The Mohave Valley Daily News ran an article about the local market. Danial the reporter contacted us for our input. The numbers reported are different from Team Fahey’s Market Watch as the paper used sales for mobile homes, single family homes and condos. As always we are optimistic about our local real estate market recovery in Bullhead City Arizona!
BULLHEAD CITY — The federal program offering a first-time home buyers a tax credit created an out-of-character blip on the real estate scene, according to local Realtors, but it didn’t significantly affect sales prices in the area.
The first-time homebuyer tax credit allowed anyone who has not owned a home in the past five years an $8,000 tax credit if they were under contract to purchase a home as of April 30. Homeowners also could buy a new home and receive a $6,500 tax credit. Originally, the deal must have been closed by June 30, but Congress passed an extension of this act to allow for a new closing deadline of Sept. 30, which has yet to be signed by President Barack Obama. Under the extension, homes still must have been under contract by the April 30 deadline.
“People were obviously trying to get in under that deadline,” said Bullhead Laughlin Realty broker Evan Fuchs, noting that it was not only those who were already considering purchasing who took advantage of the tax credit. “I think it did bring people into the market.
The first quarter of 2010 saw 287 single-family homes sold with a median sale price of $113,500, according to figures from the Western Arizona Realtor Data Exchange (WARDEX).
“If anyone was interested in buying in 2010, that was the incentive to go,” said Petra Fahey, co-owner and Realtor with Country Ranch GMAC Real Estate in Bullhead City, which explains the better-than-average first quarter of the year. “It was a good reason to
get off the fence.”
According to the National Association of Realtors, “The legislation is designed to create a seamless extension of the new closing deadline for eligible transactions to Sept. 30. There will be no gap between June 30 and the date the president signs the bill into law.”
“There’s no indication that prices are going down,” said Dick Tripp, broker with Remax at the River, “They’re creeping upward.”
May 2010 saw an increase in the median sale price for site-built homes in Bullhead City from $92,900 in April to $130,000. The June figures show a decrease to $97,000.
The increase in May could be attributed to more homes being under contract or sold because of homebuyers trying to take advantage of the tax credit, but could be due to other factors as well.
“We’re just seeing a lot of these low-end properties distressed,” said Fahey, noting that the surplus of lower-cost homes on the market can skew the median sales price, along with the high percentage of sales being foreclosures.
“Until it really swings into buyer’s market territory … it’s only makes sense that you wouldn’t see market appreciation until then,” Fuchs said.
While May did show a jump in the median sales price, over the course of the entire first quarter of the year, the spike doesn’t stand out as clearly.
“If you look at them by quarter, there’s not that much of a change,” Tripp said.
With all issues taken into account, “Considering the location, I think we’re rocketing,” Fahey said.
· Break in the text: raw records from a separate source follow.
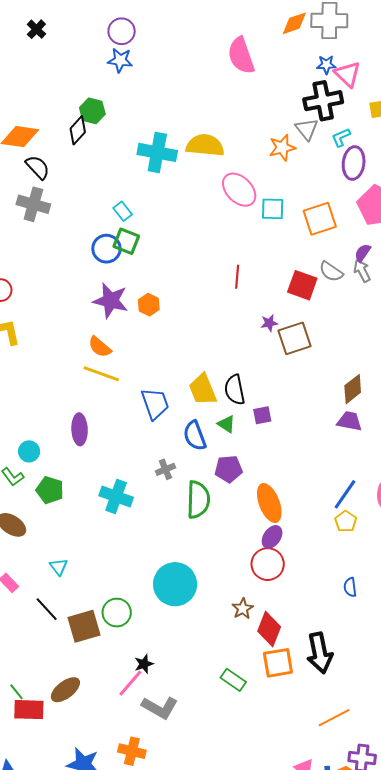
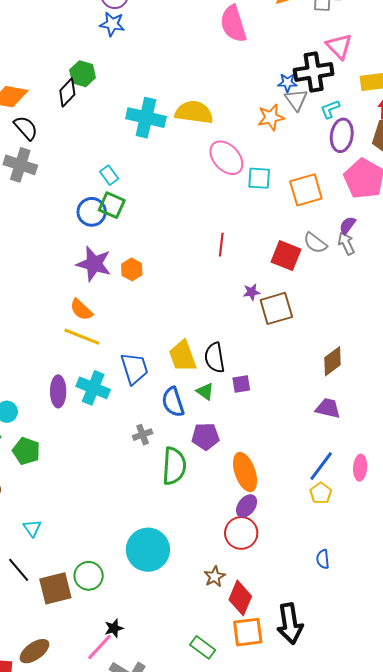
blue star: (326, 65) -> (287, 83), moved
purple trapezoid: (349, 421) -> (328, 408), moved
cyan cross: (116, 496) -> (93, 388), moved

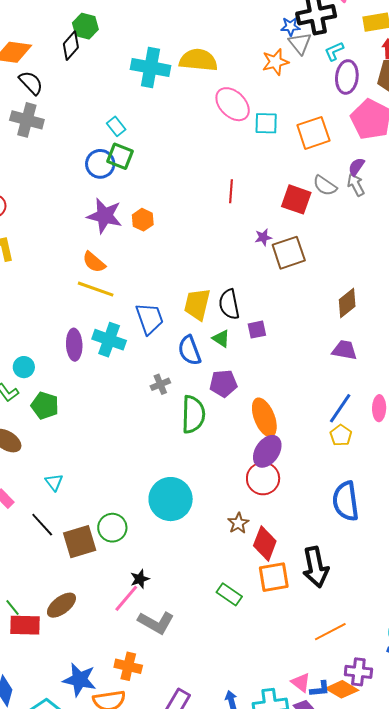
yellow trapezoid: (183, 356) -> (197, 304), turned 36
purple ellipse: (247, 506) -> (267, 451), size x1.4
blue semicircle: (323, 559) -> (346, 501), size x2.0

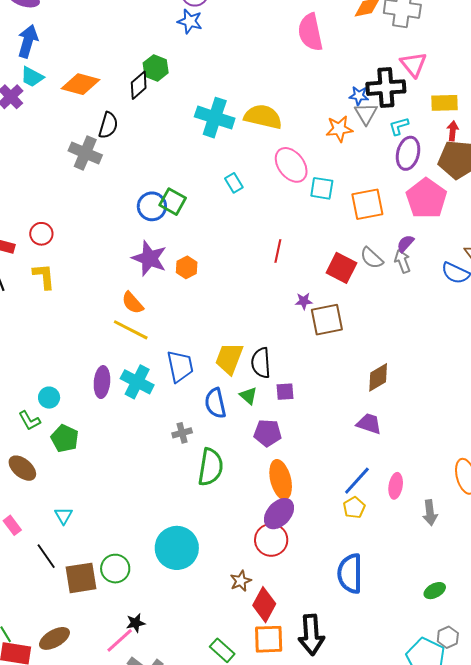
black semicircle: (31, 83) -> (108, 125), moved, turned 52
cyan rectangle: (116, 126) -> (234, 183), moved
purple pentagon: (223, 384) -> (268, 433), moved

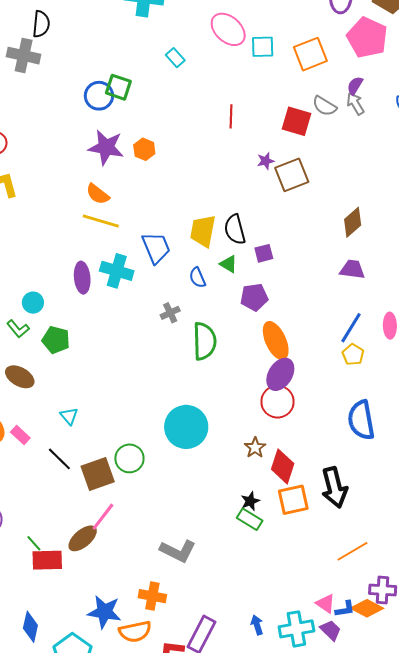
blue semicircle: (215, 403) -> (198, 278), size x0.7
black star: (136, 623) -> (250, 501), moved
pink line: (120, 640) -> (103, 517), moved

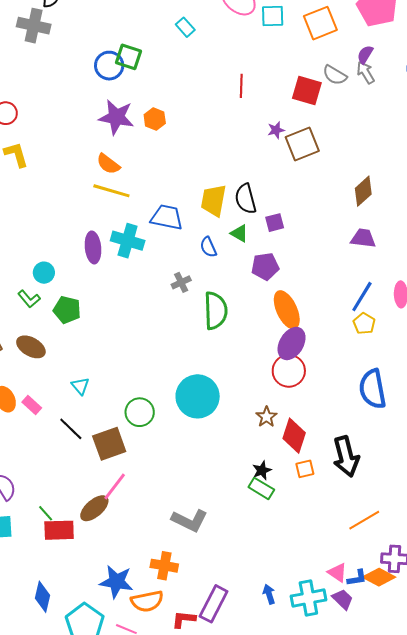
blue trapezoid: (156, 248) -> (167, 217), turned -56
green circle: (129, 458) -> (140, 412), moved
orange square: (293, 500) -> (305, 469), size x0.6

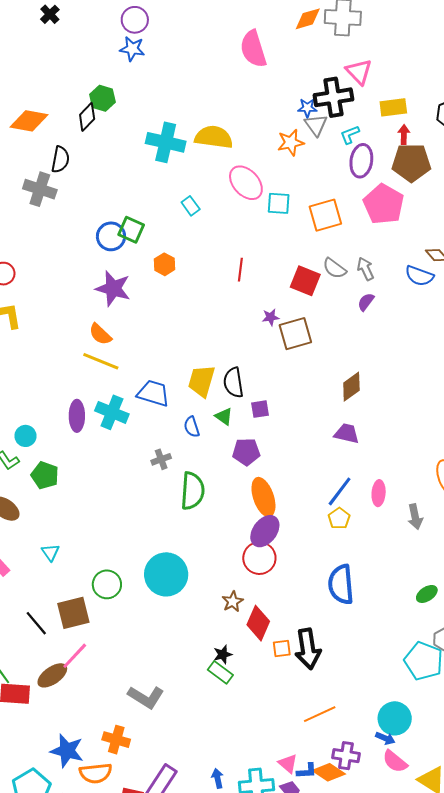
purple semicircle: (365, 55) -> (366, 302), moved
orange hexagon: (155, 119) -> (165, 264), moved
black line: (71, 429) -> (36, 623), moved
orange square: (305, 469) -> (282, 648), moved

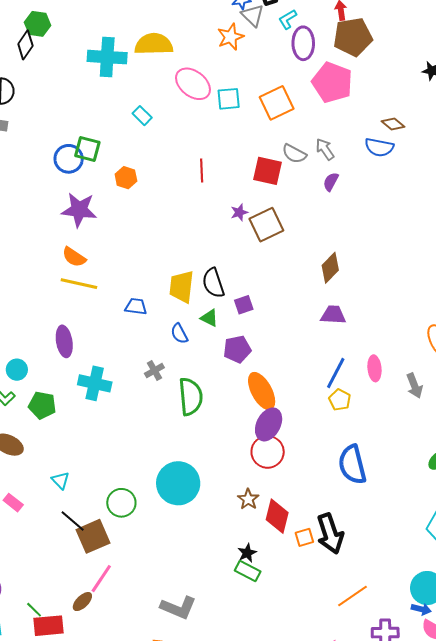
blue trapezoid: (153, 393) -> (136, 307), size x0.7
cyan cross: (112, 412) -> (95, 383), moved
black line: (36, 623) -> (73, 521), moved
brown ellipse: (52, 675) -> (82, 602), size x0.7

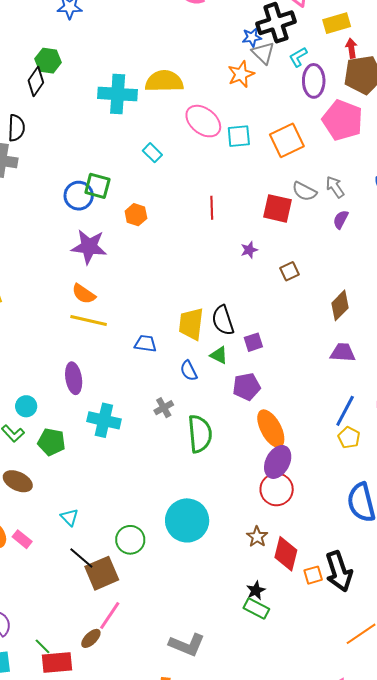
brown square: (266, 225) -> (290, 271), moved, size x0.6

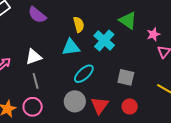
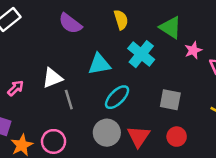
purple semicircle: (37, 15) -> (70, 23), moved
yellow semicircle: (79, 24) -> (121, 20), moved
pink star: (153, 34) -> (193, 50), moved
gray line: (36, 81) -> (69, 100), moved

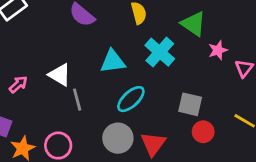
white triangle: (52, 78) -> (60, 75), turned 50
red circle: (177, 137) -> (203, 132), moved

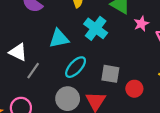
gray line: (77, 100) -> (33, 71), turned 54
gray square: (190, 104) -> (110, 74), moved

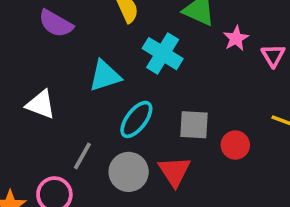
gray line: (33, 71) -> (82, 156), moved

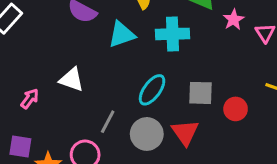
cyan cross: (163, 54) -> (172, 34), turned -32
cyan triangle: (105, 76) -> (122, 34), moved

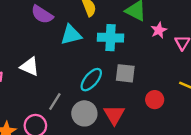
gray square: (200, 93) -> (125, 73), moved

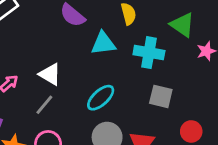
cyan ellipse: (91, 80) -> (101, 98), moved
gray line: (55, 102) -> (44, 105), moved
The Bullhead City region sits in the midst of the some of the hardest-hit markets — Phoenix, Las Vegas and Los Angeles — but has seen more positive gains than those areas, she said. “The good news is that we have people that want to buy real estate in Bullhead.”
“I don’t think our market is going to drop now,” said Tripp, predicting a 1.5 percent increase in sales prices from January 2010 to January 2011. “That’s very, very healthy.”
“It’s a buyer’s market,” he said, “a very, very good buyer’s market.”
“We still have a supply issue,” Fuchs said. The Bullhead City area market is sitting at about 7.7 months supply for all residential real estate, a number that has plateaued over the last few months. A six-month supply is generally considered a balanced market. “We’ve come a long way with inventory.”
The real estate market responds to any number of factors, said Tripp, and to pin the results on any one of them would be hasty.
Said Fuchs: “This year’s going to be very interesting.”